外は連日大雨だった。放課後、担任との二者面談が終わった正也は、くたびれた身体で伸びをしながら人気のない廊下を歩いていた。
階段を下りていくと、正也は玄関に一つの人影があることに気がついた。
よく見てみるとそれは男子生徒であり、彼は憂うように、立ったまま玄関の外を眺めていた。

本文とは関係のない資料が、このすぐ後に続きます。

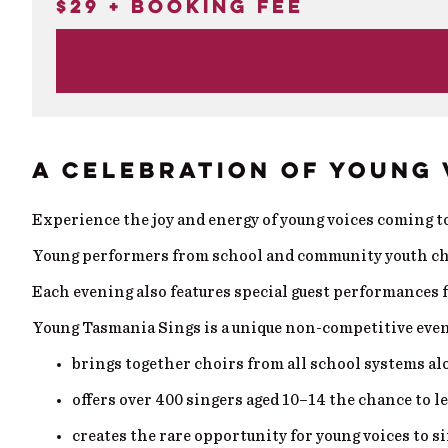
$29 + booking fee
A CELEBRATION OF YOUNG 
Experience the joy and energy of young voices coming 
Young performers from school and community youth choir
Each evening also features special guest performances 
Young Tasmania Sings is a unique non-competitive even
brings together choirs from all school systems 
offers over 400 singers aged 10–14 the chance to l
creates the rare opportunity for young voices to si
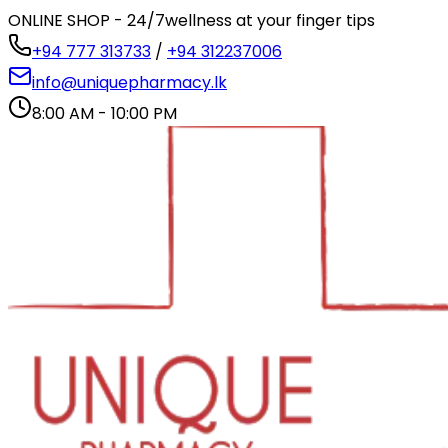
ONLINE SHOP - 24/7
wellness at your finger tips
+94 777 313733
/
+94 312237006
info@uniquepharmacy.lk
8:00 AM - 10:00 PM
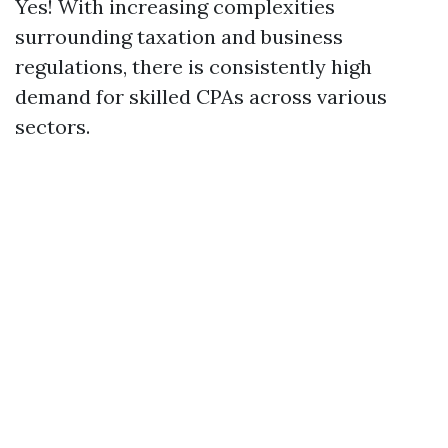
Yes! With increasing complexities
surrounding taxation and business
regulations, there is consistently high
demand for skilled CPAs across various
sectors.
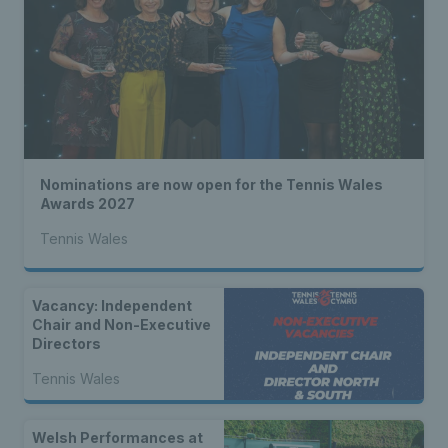
Nominations are now open for the Tennis Wales
Awards 2027
Tennis Wales
Vacancy: Independent
Chair and Non-Executive
Directors
Tennis Wales
Welsh Performances at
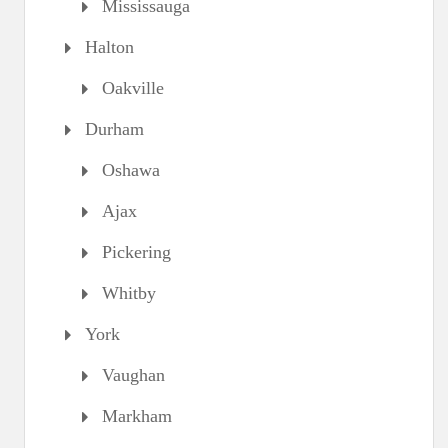
Mississauga
Halton
Oakville
Durham
Oshawa
Ajax
Pickering
Whitby
York
Vaughan
Markham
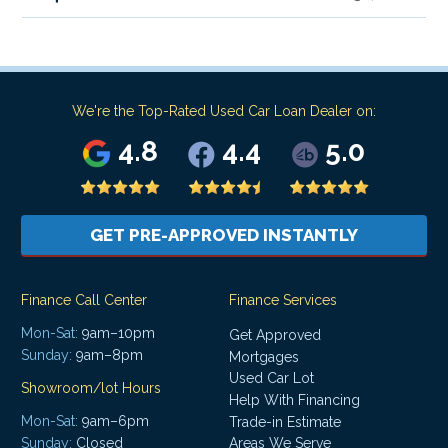
We're the Top-Rated Used Car Loan Dealer on:
4.8
4.4
5.0
GET PRE-APPROVED INSTANTLY
Finance Call Center
Finance Services
Mon-Sat:
9am–10pm
Get Approved
Sunday:
9am–8pm
Mortgages
Used Car Lot
Showroom/lot Hours
Help With Financing
Mon-Sat:
9am–6pm
Trade-in Estimate
Areas We Serve
Sunday:
Closed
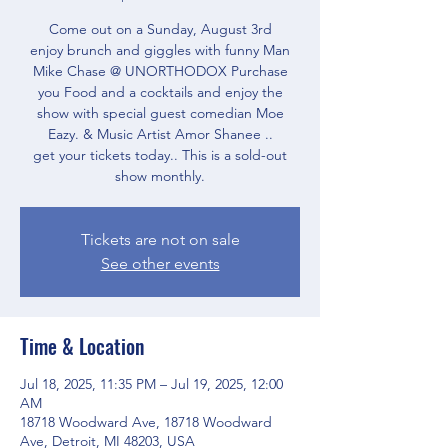
Come out on a Sunday, August 3rd
enjoy brunch and giggles with funny Man
Mike Chase @ UNORTHODOX Purchase
you Food and a cocktails and enjoy the
show with special guest comedian Moe
Eazy. & Music Artist Amor Shanee ..
get your tickets today.. This is a sold-out
show monthly.
Tickets are not on sale
See other events
Time & Location
Jul 18, 2025, 11:35 PM – Jul 19, 2025, 12:00
AM
18718 Woodward Ave, 18718 Woodward
Ave, Detroit, MI 48203, USA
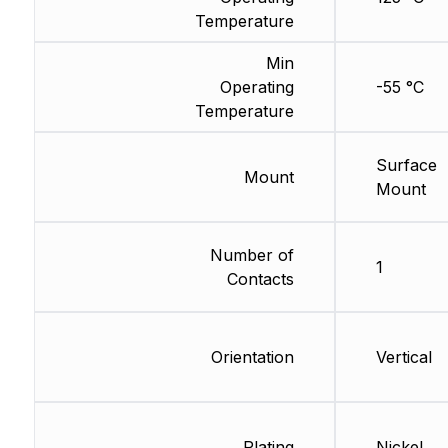
Temperature
Min
Operating
-55 °C
Temperature
Surface
Mount
Mount
Number of
1
Contacts
Orientation
Vertical
Plating
Nickel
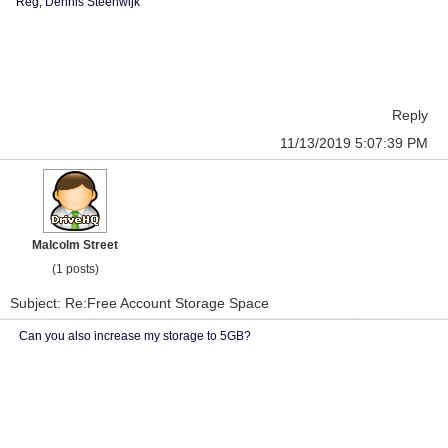
Reg, Dennis Steenwijk
Reply
11/13/2019 5:07:39 PM
Malcolm Street
(1 posts)
Subject: Re:Free Account Storage Space
Can you also increase my storage to 5GB?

正也はそれを見て、彼が傘を忘れたのではないかと思うと同時に、登下校で彼を何度か見かけたことがあることにも気がついた。
だから、正也は彼に声をかけた。
「ねえ。傘、忘れたの?」
彼はびっくりしたように振り返ると、驚きつつも正也の目を見てこくりと頷いた。
「…じゃあ、途中まで入る?東駅の方だろ」
「え…」
「あ、違ったか」
「いや、合ってるけど。何で知ってんのかなって」
「学校行ってるとき、けっこう見かけるから。たぶん方向同じかなと思っただけ」
彼は真顔で正也を見つめながら、いくらかぱちぱちとまばたきを繰り返した。それから言った。
「…じゃあ、入れてもらってもいい?」
「うん」
そうして、その日二人は一緒の傘に入って帰った。
会話はあまり長く続かず、ややぎこちないものだった。
しかしその中で、正也は満の名前とクラスを知ることができた。それから、彼が天然パーマだということも発覚した。
満の長めの髪がゆるくうねっているのは、どうやら湿気のせいらしかった。正也はこっそり満の髪型をおしゃれだなと思っていたのだが、それは満の意図せざるものだったらしい。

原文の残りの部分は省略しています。